Paulette Yazzie, a member of the Navajo Nation, served in the U.S. Air Force as a staff sergeant. After 12 years of what she calls "wear and tear" and three deployments to Iraq, Kyrgyzstan, and Kuwait, she received a medical discharge and was certified partially disabled. "Adjusting back to the civilian world was very difficult," 38-year-old Yazzie says. Her family had changed and grown when she came back to Winslow, Arizona, and she found it difficult at first to locate services.

Today, Yazzie is helping other vets where she, too, struggled. "I'm helping other, oftentimes older vets to receive their services," she says.

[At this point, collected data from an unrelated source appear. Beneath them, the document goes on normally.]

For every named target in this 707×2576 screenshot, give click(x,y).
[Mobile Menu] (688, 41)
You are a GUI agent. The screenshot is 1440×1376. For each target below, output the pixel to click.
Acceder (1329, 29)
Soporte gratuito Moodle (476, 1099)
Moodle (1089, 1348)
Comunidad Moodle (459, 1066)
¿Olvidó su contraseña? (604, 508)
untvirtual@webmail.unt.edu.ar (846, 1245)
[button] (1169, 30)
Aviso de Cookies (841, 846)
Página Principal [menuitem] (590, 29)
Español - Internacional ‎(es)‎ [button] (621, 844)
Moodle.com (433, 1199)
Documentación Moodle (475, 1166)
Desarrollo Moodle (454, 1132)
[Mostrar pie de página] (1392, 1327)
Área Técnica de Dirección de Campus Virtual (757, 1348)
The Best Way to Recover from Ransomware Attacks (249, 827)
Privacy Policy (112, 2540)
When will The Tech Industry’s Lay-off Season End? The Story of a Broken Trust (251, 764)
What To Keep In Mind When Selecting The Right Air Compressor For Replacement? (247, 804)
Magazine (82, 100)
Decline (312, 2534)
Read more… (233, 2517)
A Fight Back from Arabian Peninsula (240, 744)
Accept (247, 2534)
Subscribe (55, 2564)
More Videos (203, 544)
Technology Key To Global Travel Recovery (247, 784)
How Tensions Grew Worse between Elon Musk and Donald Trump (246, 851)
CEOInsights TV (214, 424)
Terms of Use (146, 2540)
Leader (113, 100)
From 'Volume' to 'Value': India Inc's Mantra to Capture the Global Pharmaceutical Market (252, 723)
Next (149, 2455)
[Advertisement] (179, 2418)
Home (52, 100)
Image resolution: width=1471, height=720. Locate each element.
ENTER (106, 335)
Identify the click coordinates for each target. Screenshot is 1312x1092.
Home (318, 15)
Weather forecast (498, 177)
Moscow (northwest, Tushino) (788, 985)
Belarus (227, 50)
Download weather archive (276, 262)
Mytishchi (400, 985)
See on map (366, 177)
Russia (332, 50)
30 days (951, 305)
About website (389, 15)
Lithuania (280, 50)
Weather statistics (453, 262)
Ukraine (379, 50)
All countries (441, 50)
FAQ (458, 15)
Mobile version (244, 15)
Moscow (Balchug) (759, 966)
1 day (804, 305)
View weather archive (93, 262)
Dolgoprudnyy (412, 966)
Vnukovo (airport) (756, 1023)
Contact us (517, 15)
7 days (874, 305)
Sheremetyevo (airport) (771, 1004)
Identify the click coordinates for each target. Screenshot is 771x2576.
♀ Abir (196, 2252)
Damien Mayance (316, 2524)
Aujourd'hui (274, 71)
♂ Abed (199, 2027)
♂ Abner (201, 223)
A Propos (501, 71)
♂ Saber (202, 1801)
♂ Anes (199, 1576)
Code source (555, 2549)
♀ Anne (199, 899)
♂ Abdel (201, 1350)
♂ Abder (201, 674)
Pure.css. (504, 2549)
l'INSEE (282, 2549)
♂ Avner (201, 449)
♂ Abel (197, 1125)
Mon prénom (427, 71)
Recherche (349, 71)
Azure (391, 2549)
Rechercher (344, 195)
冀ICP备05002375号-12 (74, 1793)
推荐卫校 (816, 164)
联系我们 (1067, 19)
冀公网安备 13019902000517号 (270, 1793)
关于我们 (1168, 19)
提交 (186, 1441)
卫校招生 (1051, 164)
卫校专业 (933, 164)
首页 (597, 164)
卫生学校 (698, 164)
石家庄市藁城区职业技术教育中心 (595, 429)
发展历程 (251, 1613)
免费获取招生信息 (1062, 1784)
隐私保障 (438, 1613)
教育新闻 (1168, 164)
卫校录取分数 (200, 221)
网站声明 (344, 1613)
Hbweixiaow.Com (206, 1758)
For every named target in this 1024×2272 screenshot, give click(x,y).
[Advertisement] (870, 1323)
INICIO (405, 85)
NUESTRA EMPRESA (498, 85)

In addition to Western medicine, Yazzie has other ways to cope. "We had family meetings each time I deployed," she says. "They held a protection ceremony with a medicine man each time I left the country. Another ceremony was held when I came home to help me assimilate back into the community.

"It helped me a lot."

After the veterans and school officials share a hearty breakfast, they head back to their headquarters in nearby Sacaton, the capital of the Gila River Indian Community. Their van passes a park that pays homage to Hayes and other Native veterans. Here, tribal members have installed memorials to warriors such as Matthew Juan, another Pima Indian who lost his life in World War I, and Lori Piestewa, the Hopi soldier who was the first known Native female combat causality at the start of the Iraqi War in 2003. These heroes are remembered as a symbol of the many Native men and women who fight — and sometimes die — to keep their homelands free.